Option FAQ
This FAQ cover some of the most common questions asked by option traders.
What is implied volatility?
Implied volatility (IV) is a measure of the market's expectations for future volatility in the price of an asset, derived from the pricing of options on that asset. Unlike historical volatility, which looks at past price movements, implied volatility reflects what traders expect going forward.
Why does IV matter for options traders and how can it be used to make better trades?
Implied volatility is critical for options traders because it affects option premiums. High IV typically leads to more expensive options, while low IV results in cheaper ones. Traders can use IV to identify under- or over-priced options and choose strategies accordingly.
What is implied volatility rank?
Implied Volatility Rank (IVR) compares the current level of IV to its range over a set time period (often 1 year). An IVR of 100% means IV is at its highest point over the year; 0% means it's at the lowest.
What is implied volatility percentile?
Implied Volatility Percentile (IVP) shows the percentage of days over a time period that had an IV lower than the current level. An IVP of 80% means IV has been lower 80% of the time.
What is the difference between European and American style options?
American options can be exercised any time before expiration, while European options can only be exercised at expiration.

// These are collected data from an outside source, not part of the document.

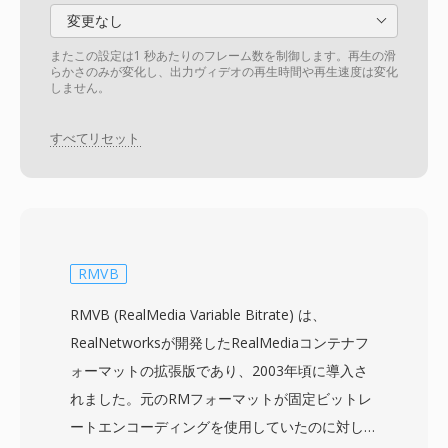
変更なし
またこの設定は1 秒あたりのフレーム数を制御します。再生の滑
らかさのみが変化し、出力ヴィデオの再生時間や再生速度は変化
しません。
すべてリセット
RMVB
RMVB (RealMedia Variable Bitrate) は、
RealNetworksが開発したRealMediaコンテナフ
ォーマットの拡張版であり、2003年頃に導入さ
れました。元のRMフォーマットが固定ビットレ
ートエンコーディングを使用していたのに対し、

When am I at risk of early assignment?
You are at risk of early assignment if you sell American-style options that are in-the-money, especially around dividend dates for calls or near expiration.
What is option theta?
Option theta measures the rate of decline in the value of an option due to the passage of time. It's known as time decay, and it accelerates as expiration approaches.
What is option delta?
Option delta measures how much the price of an option is expected to move per $1 change in the underlying asset's price. It also indicates the probability of an option expiring in the money.
What is option gamma?
Gamma measures how much delta changes when the price of the underlying changes. It's highest when an option is at the money and near expiration.
What is option vega?
Vega measures the sensitivity of the option's price to changes in implied volatility. Higher vega means more impact from volatility changes.